Russian Federation Senator from Sevastopol
- In office 19 September 2017 – 2 October 2020
- Preceded by: Andrey Sobolyev
- Succeeded by: Yekaterina Altabayeva

Personal details
- Born: 1 September 1956 (age 70) Zaporozhye, Ukrainian SSR, Soviet Union
- Party: Independent

= Valery Kulikov =

Ukrainian-Russian politician (born 1956)

Valery Vladimirovich Kulikov (Валерий Владимирович Куликов; born 1 September 1956) is a Ukrainian-born Russian politician, and former military commander. He served as the member of the Federation Council of from the executive branch of Sevastopol from 19 September 2017 to September 2020. Kulikov has the rank of vice admiral, and was a deputy commander of the Black Sea Fleet.

==Biography==

Valery Kulikov was born on 1 September 1956 in Zaporizhzhia, then in the Ukrainian SSR, Soviet Union. In 1974, he began active military service in the border troops. In 1980 he graduated from the Black Sea Higher Naval School named after P.S. Nakhimov and received a referral to the Black Sea Fleet. In 1994, he graduated from the Kuznetsov Naval Academy.
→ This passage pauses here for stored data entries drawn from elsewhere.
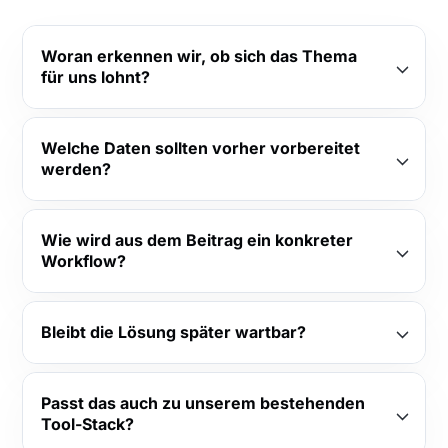
Woran erkennen wir, ob sich das Thema
für uns lohnt?
Welche Daten sollten vorher vorbereitet
werden?
Wie wird aus dem Beitrag ein konkreter
Workflow?
Bleibt die Lösung später wartbar?
Passt das auch zu unserem bestehenden
Tool-Stack?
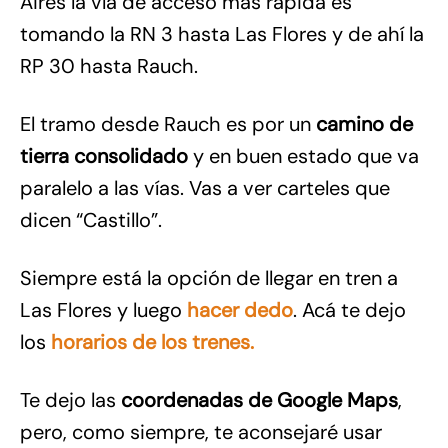
Aires la vía de acceso más rápida es
tomando la RN 3 hasta Las Flores y de ahí la
RP 30 hasta Rauch.
El tramo desde Rauch es por un
camino de
tierra consolidado
y en buen estado que va
paralelo a las vías. Vas a ver carteles que
dicen “Castillo”.
Siempre está la opción de llegar en tren a
Las Flores y luego
hacer dedo
. Acá te dejo
los
horarios de los trenes.
Te dejo las
coordenadas de Google Maps
,
pero, como siempre, te aconsejaré usar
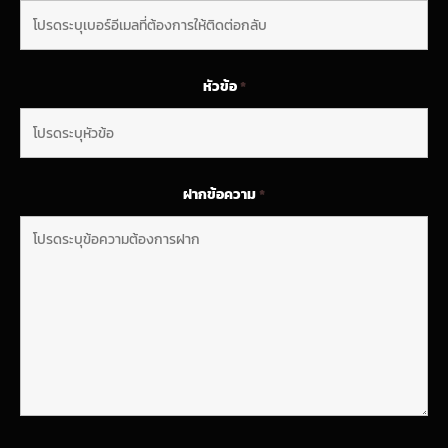
หัวข้อ
*
ฝากข้อความ
*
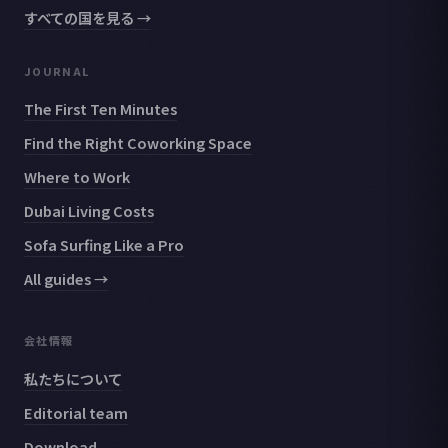
すべての国を見る →
JOURNAL
The First Ten Minutes
Find the Right Coworking Space
Where to Work
Dubai Living Costs
Sofa Surfing Like a Pro
All guides →
会社情報
私たちについて
Editorial team
Download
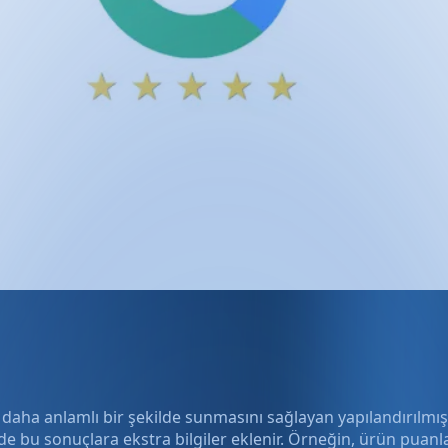
 daha anlamlı bir şekilde sunmasını sağlayan yapılandırılmış
 sonuçlara ekstra bilgiler eklenir. Örneğin, ürün puanları, k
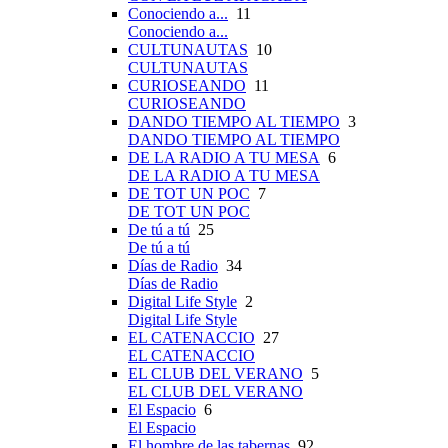
Conociendo a...
11
Conociendo a...
CULTUNAUTAS
10
CULTUNAUTAS
CURIOSEANDO
11
CURIOSEANDO
DANDO TIEMPO AL TIEMPO
3
DANDO TIEMPO AL TIEMPO
DE LA RADIO A TU MESA
6
DE LA RADIO A TU MESA
DE TOT UN POC
7
DE TOT UN POC
De tú a tú
25
De tú a tú
Días de Radio
34
Días de Radio
Digital Life Style
2
Digital Life Style
EL CATENACCIO
27
EL CATENACCIO
EL CLUB DEL VERANO
5
EL CLUB DEL VERANO
El Espacio
6
El Espacio
El hombre de las tabernas
92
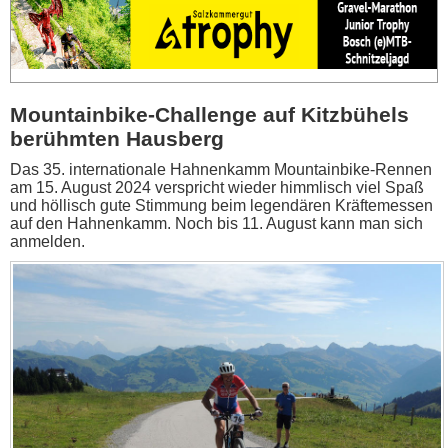
Mountainbike-Challenge auf Kitzbühels
berühmten Hausberg
Das 35. internationale Hahnenkamm Mountainbike-Rennen
am 15. August 2024 verspricht wieder himmlisch viel Spaß
und höllisch gute Stimmung beim legendären Kräftemessen
auf den Hahnenkamm. Noch bis 11. August kann man sich
anmelden.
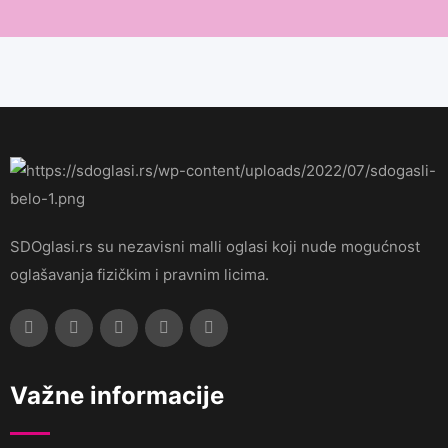
SDOglasi.rs su nezavisni malli oglasi koji nude mogućnost
oglašavanja fizičkim i pravnim licima.
Važne informacije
He held the positions of battery commander on the patrol ship Pylky, commander of a missile and artillery warhead on patrol ships Pylky, Razitelny, and Ladny, and was a senior assistant commander of the patrol ship Bezzavetny and missile cruiser Slava, and commander of the missile cruisers Admiral Golovko and Moskva, the commander of a brigade of landing ships, and the head of the combat training directorate of the Black Sea Fleet, and headed the combat training directorates of the Baltic Fleet and the Navy.
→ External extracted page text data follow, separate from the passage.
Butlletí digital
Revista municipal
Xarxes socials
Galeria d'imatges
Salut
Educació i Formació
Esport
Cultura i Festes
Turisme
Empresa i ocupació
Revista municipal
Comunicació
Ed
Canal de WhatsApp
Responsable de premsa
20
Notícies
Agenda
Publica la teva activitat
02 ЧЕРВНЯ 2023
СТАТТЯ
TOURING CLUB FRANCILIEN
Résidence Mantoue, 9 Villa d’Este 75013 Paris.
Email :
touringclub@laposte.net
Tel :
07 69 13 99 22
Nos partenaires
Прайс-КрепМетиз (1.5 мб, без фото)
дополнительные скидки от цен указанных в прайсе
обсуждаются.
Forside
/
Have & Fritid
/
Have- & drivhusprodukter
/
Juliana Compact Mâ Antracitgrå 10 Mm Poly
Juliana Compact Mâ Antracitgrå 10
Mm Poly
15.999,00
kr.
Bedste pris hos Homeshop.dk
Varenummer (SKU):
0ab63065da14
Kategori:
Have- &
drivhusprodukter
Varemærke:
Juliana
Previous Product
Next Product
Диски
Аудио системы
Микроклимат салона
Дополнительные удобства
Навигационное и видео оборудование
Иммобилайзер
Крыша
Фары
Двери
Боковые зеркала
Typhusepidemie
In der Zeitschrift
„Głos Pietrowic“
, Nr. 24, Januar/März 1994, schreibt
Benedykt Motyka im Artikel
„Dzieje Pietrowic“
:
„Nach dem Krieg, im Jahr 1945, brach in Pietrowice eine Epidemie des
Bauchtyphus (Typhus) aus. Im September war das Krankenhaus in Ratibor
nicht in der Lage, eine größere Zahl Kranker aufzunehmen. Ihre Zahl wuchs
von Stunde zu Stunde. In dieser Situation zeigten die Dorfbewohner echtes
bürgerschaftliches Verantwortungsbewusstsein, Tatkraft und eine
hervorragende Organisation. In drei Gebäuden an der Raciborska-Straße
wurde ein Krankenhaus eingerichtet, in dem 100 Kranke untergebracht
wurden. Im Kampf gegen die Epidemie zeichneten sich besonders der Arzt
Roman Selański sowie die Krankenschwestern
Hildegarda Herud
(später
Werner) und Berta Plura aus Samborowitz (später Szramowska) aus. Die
Since February 2010, Kulikov was the acting commander of the Caspian Flotilla. On 29 September 2010, Rear Admiral Sergei Alyokminsky was appointed the new commander.

In 2013, with the rank of Rear Admiral, by decree of Russian President Vladimir Putin, Kulikov was appointed Deputy Commander of the Black Sea Fleet.
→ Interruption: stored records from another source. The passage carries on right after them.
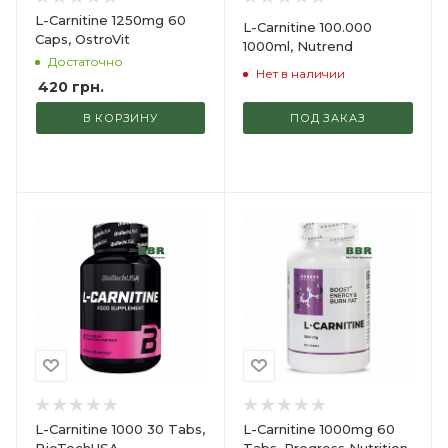
L-Carnitine 1250mg 60
L-Carnitine 100.000
Caps, OstroVit
1000ml, Nutrend
Достаточно
Нет в наличии
420
грн.
В КОРЗИНУ
ПОД ЗАКАЗ
L-Carnitine 1000 30 Tabs,
L-Carnitine 1000mg 60
BioTechUSA
Tabs, Progress Nutrition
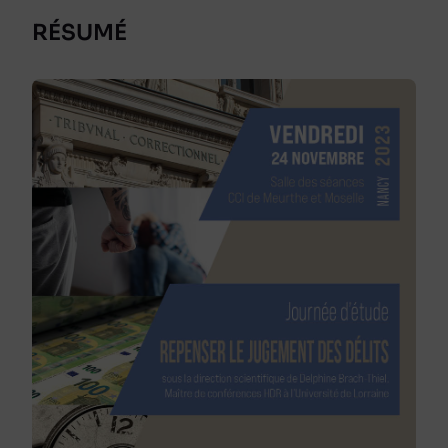
RÉSUMÉ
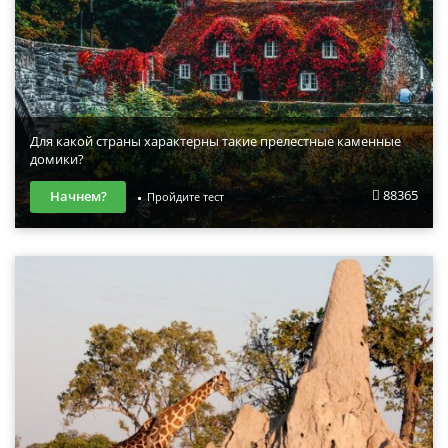
Для какой страны характерны такие прелестные каменные
домики?
88365
Начнем?
Пройдите тест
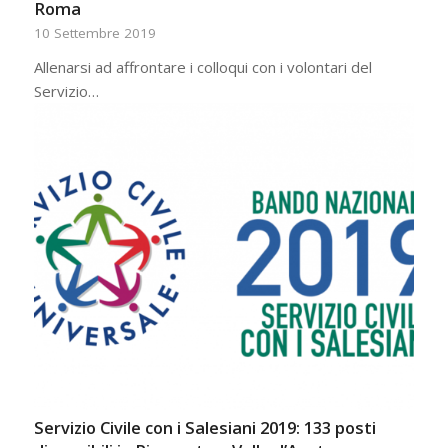
Roma
10 Settembre 2019
Allenarsi ad affrontare i colloqui con i volontari del
Servizio…
Servizio Civile con i Salesiani 2019: 133 posti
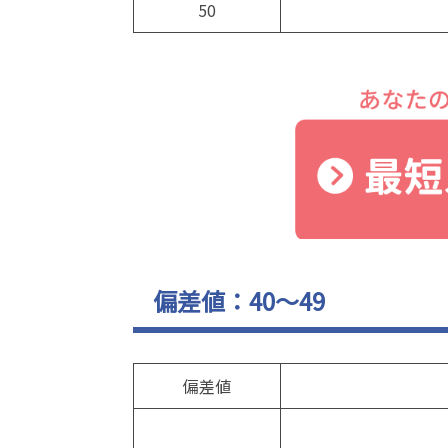
50
偏差値：40～49
偏差値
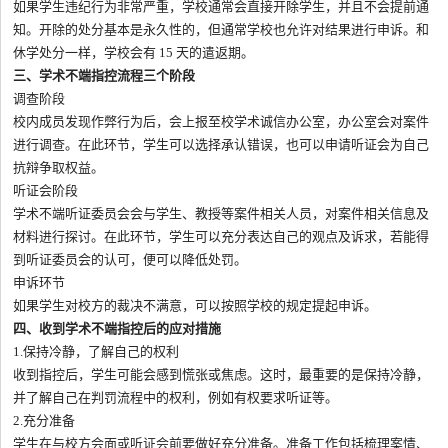
如果学生违纪行为非常严重，学校通常会直接开除学生，并且不会提前通
知。开除的处分基本是永久性的，但通常学校也允许对结果进行申诉。和
休学处分一样，学校会有 15 天的遣返期。
三、学术不端指控流程三个阶段
调查阶段
校内成员发现作弊行为后，会上报至校学术诚信办公室，办公室会对案件
进行调查。在此环节，学生可以选择承认错误，也可以申请听证会为自己
抗辩争取权益。
听证会阶段
学术不端听证委员会会与学生、教授等案件相关人员，对案件相关信息及
材料进行探讨。在此环节，学生可以充分表达自己的观点及诉求，若能得
到听证委员会的认可，便可以降低处罚。
申诉环节
如果学生对校方的裁决不满意，可以按照学校的规定提起申诉。
四、收到学术不端指控后的应对措施
1.保持冷静，了解自己的权利
收到指控后，学生可能会感到慌张或焦虑。这时，最重要的是保持冷静，
并了解自己在判罚流程中的权利，例如有权要求听证等。
2.充分准备
学生在与校方会面或听证会前要做好充分准备。准备工作包括梳理案情、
By the decree of the President of the Russian Federation of 5 May 2014 No. 302, by Putin, Kulikov was awarded the military rank of Vice Admiral.

On 19 September 2017, by the decree of the Governor of Sevastopol, Dmitry Ovsyannikov, Kulikov was vested with the powers of a member of the Federation Council - a representative of the executive body of state power of Sevastopol.

On 26 September 2017, by presidential decree, Kulikov was relieved of his post as deputy commander of the Black Sea Fleet and dismissed from military service with the rank of vice admiral.

On 13 September 2020, as a candidate from United Russia, he won with a score of 43.35% in the by-elections to the Legislative Assembly of Sevastopol in district No. 2, which remained vacant for several months after Yekaterina Altabayeva was approved as the representative of the Legislative Assembly in the Federation Council.

He left the Federation Council on 2 October 2020.